'''
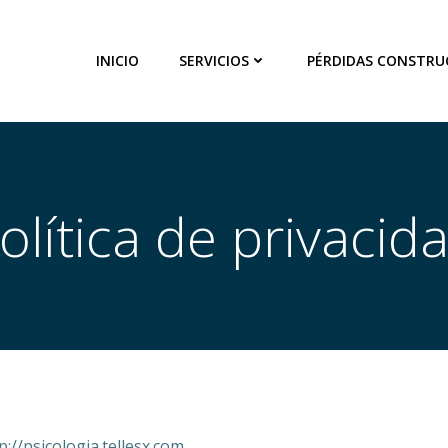
INICIO
SERVICIOS
PÉRDIDAS CONSTRU
olítica de privacid
://psicologia.tellesx.com.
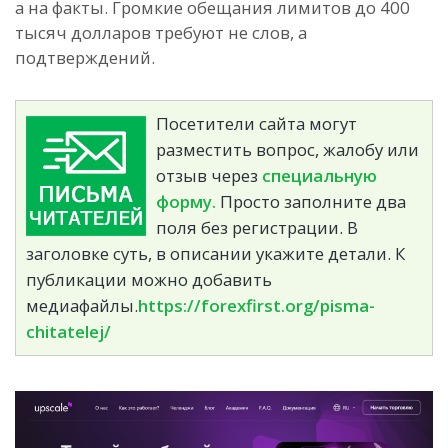
а на факты. Громкие обещания лимитов до 400
тысяч долларов требуют не слов, а
подтверждений.
Посетители сайта могут
разместить вопрос, жалобу или
отзыв через
специальную
форму.
Просто заполните два
поля без регистрации. В
заголовке суть, в описании укажите детали. К
публикации можно добавить
медиафайлы.
https://forexfirst.org/pisma-
chitatelej/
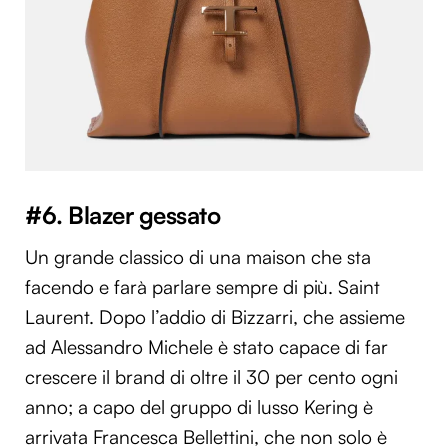
#6. Blazer gessato
Un grande classico di una maison che sta
facendo e farà parlare sempre di più. Saint
Laurent. Dopo l’addio di Bizzarri, che assieme
ad Alessandro Michele è stato capace di far
crescere il brand di oltre il 30 per cento ogni
anno; a capo del gruppo di lusso Kering è
arrivata Francesca Bellettini, che non solo è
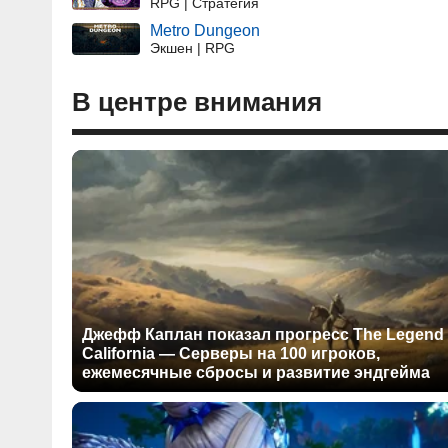
RPG | Стратегия
Metro Dungeon
Экшен | RPG
В центре внимания
Джефф Каплан показал прогресс The Legend 
California — Серверы на 100 игроков,
ежемесячные сбросы и развитие эндгейма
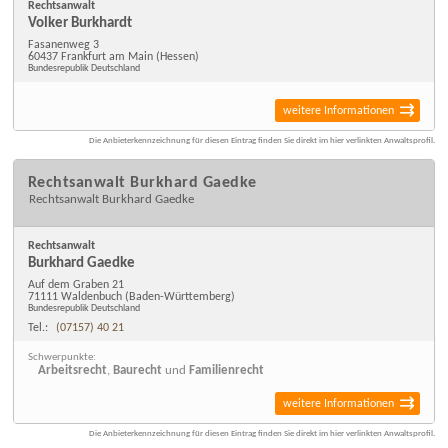
Rechtsanwalt
Volker Burkhardt
Fasanenweg 3
60437 Frankfurt am Main
(Hessen)
Bundesrepublik Deutschland
weitere Informationen
Die Anbieterkennzeichnung für diesen Eintrag finden Sie direkt im hier verlinkten Anwaltsprofil.
Rechtsanwalt Burkhard Gaedke
Rechtsanwalt Burkhard Gaedke
Rechtsanwalt
Burkhard Gaedke
Auf dem Graben 21
71111 Waldenbuch
(Baden-Württemberg)
Bundesrepublik Deutschland
Tel.:
(07157) 40 21
Schwerpunkte:
Arbeitsrecht
,
Baurecht
und
Familienrecht
weitere Informationen
Die Anbieterkennzeichnung für diesen Eintrag finden Sie direkt im hier verlinkten Anwaltsprofil.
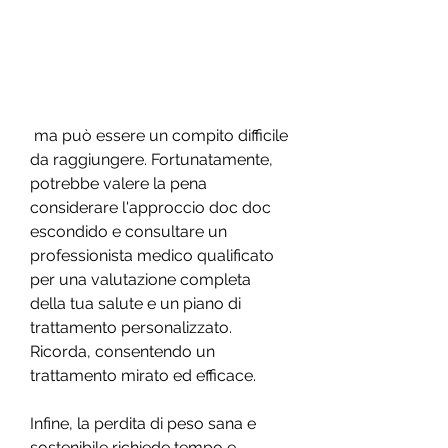
 ma può essere un compito difficile 
da raggiungere. Fortunatamente, 
potrebbe valere la pena 
considerare l'approccio doc doc 
escondido e consultare un 
professionista medico qualificato 
per una valutazione completa 
della tua salute e un piano di 
trattamento personalizzato. 
Ricorda, consentendo un 
trattamento mirato ed efficace.
Infine, la perdita di peso sana e 
sostenibile richiede tempo e 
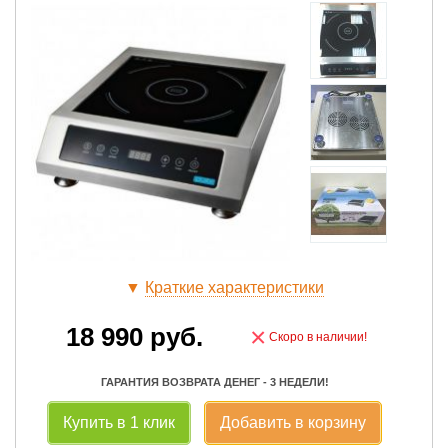
▼
Краткие характеристики
18 990
руб.
×
Скоро в наличии!
ГАРАНТИЯ ВОЗВРАТА ДЕНЕГ - 3 НЕДЕЛИ!
Купить в 1 клик
Добавить в корзину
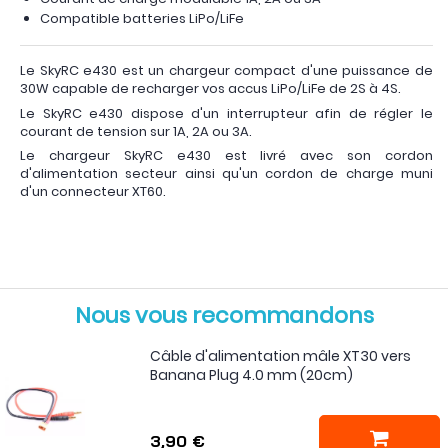
Compatible batteries LiPo/LiFe
Le SkyRC e430 est un chargeur compact d'une puissance de
30W capable de recharger vos accus LiPo/LiFe de 2S à 4S.
Le SkyRC e430 dispose d'un interrupteur afin de régler le
courant de tension sur 1A, 2A ou 3A.
Le chargeur SkyRC e430 est livré avec son cordon
d'alimentation secteur ainsi qu'un cordon de charge muni
d'un connecteur XT60.
Nous vous recommandons
Câble d'alimentation mâle XT30 vers
Banana Plug 4.0 mm (20cm)
3,90 €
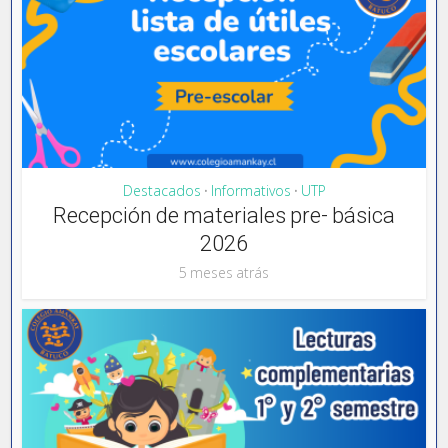
Destacados
Informativos
UTP
•
•
Recepción de materiales pre- básica
2026
5 meses atrás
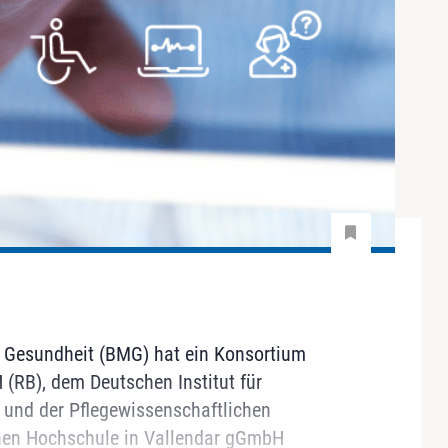
 Gesundheit (BMG) hat ein Konsortium
(RB), dem Deutschen Institut für
 und der Pflegewissenschaftlichen
chen Hochschule in Vallendar gGmbH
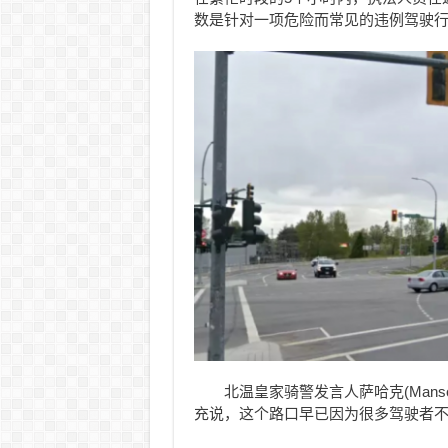
数是针对一项危险而常见的违例驾驶
北温皇家骑警发言人萨哈克(Manso
充说，这个路口早已因为很多驾驶者不顾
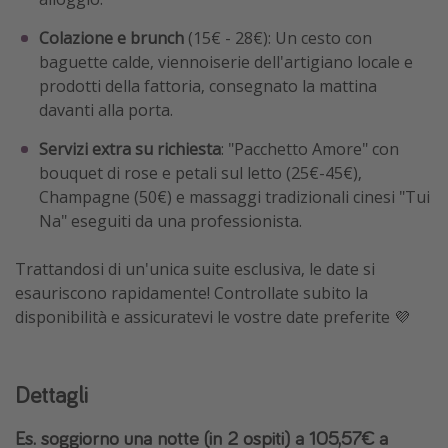
Colazione e brunch
(15€ - 28€): Un cesto con
baguette calde, viennoiserie dell'artigiano locale e
prodotti della fattoria, consegnato la mattina
davanti alla porta.
Servizi extra su richiesta
: "Pacchetto Amore" con
bouquet di rose e petali sul letto (25€-45€),
Champagne (50€) e massaggi tradizionali cinesi "Tui
Na" eseguiti da una professionista.
Trattandosi di un'unica suite esclusiva, le date si
esauriscono rapidamente! Controllate subito la
disponibilità e assicuratevi le vostre date preferite 💜
Dettagli
Es. soggiorno una notte (in 2 ospiti) a 105,57€ a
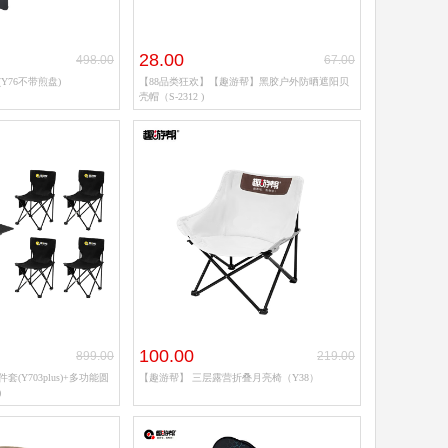
28.00
498.00
67.00
Y76不带煎盘)
【88品类狂欢】【趣游帮】黑胶户外防晒遮阳贝
壳帽（S-2312 )
100.00
899.00
219.00
Y703plus)+多功能圆
【趣游帮】 三层露营折叠月亮椅（Y38）
)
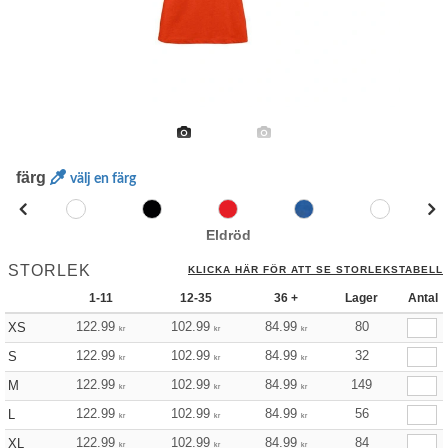
färg
välj en färg
Eldröd
STORLEK
KLICKA HÄR FÖR ATT SE STORLEKSTABELL
1-11
12-35
36 +
Lager
Antal
122.99
102.99
84.99
80
XS
kr
kr
kr
122.99
102.99
84.99
32
S
kr
kr
kr
122.99
102.99
84.99
149
M
kr
kr
kr
122.99
102.99
84.99
56
L
kr
kr
kr
122.99
102.99
84.99
84
XL
kr
kr
kr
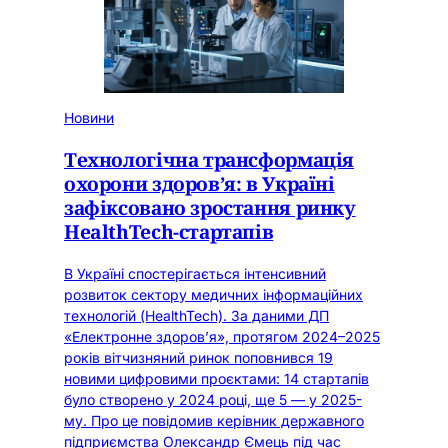
Новини
Технологічна трансформація
охорони здоров’я: в Україні
зафіксовано зростання ринку
HealthTech-стартапів
В Україні спостерігається інтенсивний
розвиток сектору медичних інформаційних
технологій (HealthTech). За даними ДП
«Електронне здоров’я», протягом 2024–2025
років вітчизняний ринок поповнився 19
новими цифровими проєктами: 14 стартапів
було створено у 2024 році, ще 5 — у 2025-
му. Про це повідомив керівник державного
підприємства Олександр Ємець під час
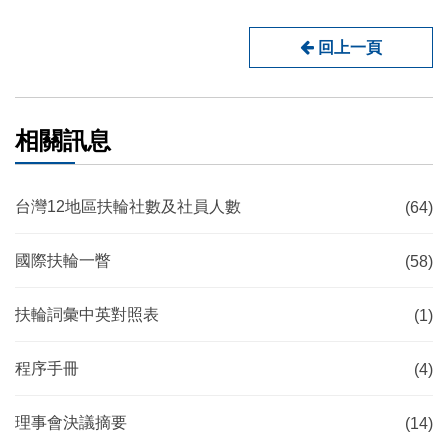
回上一頁
相關訊息
台灣12地區扶輪社數及社員人數
(64)
國際扶輪一瞥
(58)
扶輪詞彙中英對照表
(1)
程序手冊
(4)
理事會決議摘要
(14)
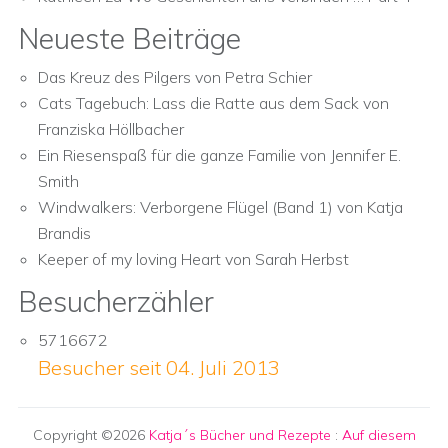
Neueste Beiträge
Das Kreuz des Pilgers von Petra Schier
Cats Tagebuch: Lass die Ratte aus dem Sack von
Franziska Höllbacher
Ein Riesenspaß für die ganze Familie von Jennifer E.
Smith
Windwalkers: Verborgene Flügel (Band 1) von Katja
Brandis
Keeper of my loving Heart von Sarah Herbst
Besucherzähler
5716672
Besucher seit 04. Juli 2013
Copyright ©2026
Katja´s Bücher und Rezepte
:
Auf diesem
'''
An exact reproduction of all the records is required, with no pictures included.

• Result of this task:
INICIO
SERVICIOS
PÉRDIDAS CONSTRU
olítica de privacid
://psicologia.tellesx.com.
а на факты. Громкие обещания лимитов до 400
тысяч долларов требуют не слов, а
подтверждений.
Посетители сайта могут
разместить вопрос, жалобу или
отзыв через
специальную
форму.
Просто заполните два
поля без регистрации. В
заголовке суть, в описании укажите детали. К
публикации можно добавить
медиафайлы.
https://forexfirst.org/pisma-
chitatelej/
#6. Blazer gessato
Un grande classico di una maison che sta
facendo e farà parlare sempre di più. Saint
Laurent. Dopo l’addio di Bizzarri, che assieme
ad Alessandro Michele è stato capace di far
crescere il brand di oltre il 30 per cento ogni
anno; a capo del gruppo di lusso Kering è
arrivata Francesca Bellettini, che non solo è
RPG | Стратегия
Metro Dungeon
Экшен | RPG
В центре внимания
Джефф Каплан показал прогресс The Legend 
California — Серверы на 100 игроков,
ежемесячные сбросы и развитие эндгейма
Rechtsanwalt
Volker Burkhardt
Fasanenweg 3
60437 Frankfurt am Main
(Hessen)
Bundesrepublik Deutschland
weitere Informationen
Die Anbieterkennzeichnung für diesen Eintrag finden Sie direkt im hier verlinkten Anwaltsprofil.
Rechtsanwalt Burkhard Gaedke
Rechtsanwalt Burkhard Gaedke
Rechtsanwalt
Burkhard Gaedke
Auf dem Graben 21
71111 Waldenbuch
(Baden-Württemberg)
Bundesrepublik Deutschland
Tel.:
(07157) 40 21
Schwerpunkte:
Arbeitsrecht
,
Baurecht
und
Familienrecht
weitere Informationen
Die Anbieterkennzeichnung für diesen Eintrag finden Sie direkt im hier verlinkten Anwaltsprofil.
 ma può essere un compito difficile 
da raggiungere. Fortunatamente, 
potrebbe valere la pena 
considerare l'approccio doc doc 
escondido e consultare un 
professionista medico qualificato 
per una valutazione completa 
della tua salute e un piano di 
trattamento personalizzato. 
Ricorda, consentendo un 
trattamento mirato ed efficace.
Infine, la perdita di peso sana e 
sostenibile richiede tempo e 
▼
Краткие характеристики
18 990
руб.
×
Скоро в наличии!
ГАРАНТИЯ ВОЗВРАТА ДЕНЕГ - 3 НЕДЕЛИ!
Купить в 1 клик
Добавить в корзину
Compatible batteries LiPo/LiFe
Le SkyRC e430 est un chargeur compact d'une puissance de
30W capable de recharger vos accus LiPo/LiFe de 2S à 4S.
Le SkyRC e430 dispose d'un interrupteur afin de régler le
courant de tension sur 1A, 2A ou 3A.
Le chargeur SkyRC e430 est livré avec son cordon
d'alimentation secteur ainsi qu'un cordon de charge muni
d'un connecteur XT60.
Nous vous recommandons
Câble d'alimentation mâle XT30 vers
Banana Plug 4.0 mm (20cm)
3,90 €
Destacados
Informativos
UTP
•
•
Recepción de materiales pre- básica
2026
5 meses atrás
 Gesundheit (BMG) hat ein Konsortium
(RB), dem Deutschen Institut für
 und der Pflegewissenschaftlichen
chen Hochschule in Vallendar gGmbH
数是针对一项危险而常见的违例驾驶
北温皇家骑警发言人萨哈克(Manso
充说，这个路口早已因为很多驾驶者不顾
Colazione e brunch
(15€ - 28€): Un cesto con
baguette calde, viennoiserie dell'artigiano locale e
prodotti della fattoria, consegnato la mattina
davanti alla porta.
Servizi extra su richiesta
: "Pacchetto Amore" con
bouquet di rose e petali sul letto (25€-45€),
Champagne (50€) e massaggi tradizionali cinesi "Tui
Na" eseguiti da una professionista.
Trattandosi di un'unica suite esclusiva, le date si
esauriscono rapidamente! Controllate subito la
disponibilità e assicuratevi le vostre date preferite 💜
Dettagli
Es. soggiorno una notte (in 2 ospiti) a 105,57€ a
28.00
498.00
67.00
Y76不带煎盘)
【88品类狂欢】【趣游帮】黑胶户外防晒遮阳贝
壳帽（S-2312 )
100.00
899.00
219.00
Y703plus)+多功能圆
【趣游帮】 三层露营折叠月亮椅（Y38）
)
färg
välj en färg
Eldröd
STORLEK
KLICKA HÄR FÖR ATT SE STORLEKSTABELL
1-11
12-35
36 +
Lager
Antal
122.99
102.99
84.99
80
XS
kr
kr
kr
122.99
102.99
84.99
32
S
kr
kr
kr
122.99
102.99
84.99
149
M
kr
kr
kr
122.99
102.99
84.99
56
L
kr
kr
kr
122.99
102.99
84.99
84
XL
kr
kr
kr
Новини
Технологічна трансформація
охорони здоров’я: в Україні
зафіксовано зростання ринку
HealthTech-стартапів
В Україні спостерігається інтенсивний
розвиток сектору медичних інформаційних
технологій (HealthTech). За даними ДП
«Електронне здоров’я», протягом 2024–2025
років вітчизняний ринок поповнився 19
новими цифровими проєктами: 14 стартапів
було створено у 2024 році, ще 5 — у 2025-
му. Про це повідомив керівник державного
підприємства Олександр Ємець під час
回上一頁
相關訊息
台灣12地區扶輪社數及社員人數
(64)
國際扶輪一瞥
(58)
扶輪詞彙中英對照表
(1)
程序手冊
(4)
理事會決議摘要
(14)
Neueste Beiträge
Das Kreuz des Pilgers von Petra Schier
Cats Tagebuch: Lass die Ratte aus dem Sack von
Franziska Höllbacher
Ein Riesenspaß für die ganze Familie von Jennifer E.
Smith
Windwalkers: Verborgene Flügel (Band 1) von Katja
Brandis
Keeper of my loving Heart von Sarah Herbst
Besucherzähler
5716672
Besucher seit 04. Juli 2013
Copyright ©2026
Katja´s Bücher und Rezepte
:
Auf diesem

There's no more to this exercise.